- What you are asked to do
Copy out the entries that follow exactly, leaving every picture behind.

Records contained in a dataset:
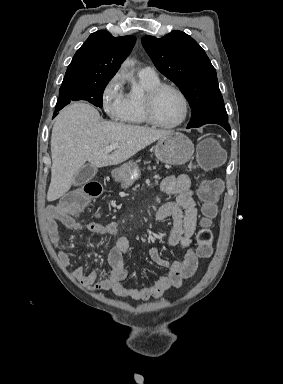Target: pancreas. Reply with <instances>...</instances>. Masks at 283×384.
Segmentation results:
<instances>
[{
	"mask_svg": "<svg viewBox=\"0 0 283 384\" xmlns=\"http://www.w3.org/2000/svg\"><path fill=\"white\" fill-rule=\"evenodd\" d=\"M148 170H156V166H153V168H150L149 166Z\"/></svg>",
	"mask_w": 283,
	"mask_h": 384,
	"instance_id": "pancreas-1",
	"label": "pancreas"
}]
</instances>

- Exercise output
Target: pancreas. Reply with <instances>...</instances>. Masks at 283×384.
Segmentation results:
<instances>
[{
	"mask_svg": "<svg viewBox=\"0 0 283 384\" xmlns=\"http://www.w3.org/2000/svg\"><path fill=\"white\" fill-rule=\"evenodd\" d=\"M148 170H156V166H153V168H150L149 166Z\"/></svg>",
	"mask_w": 283,
	"mask_h": 384,
	"instance_id": "pancreas-1",
	"label": "pancreas"
}]
</instances>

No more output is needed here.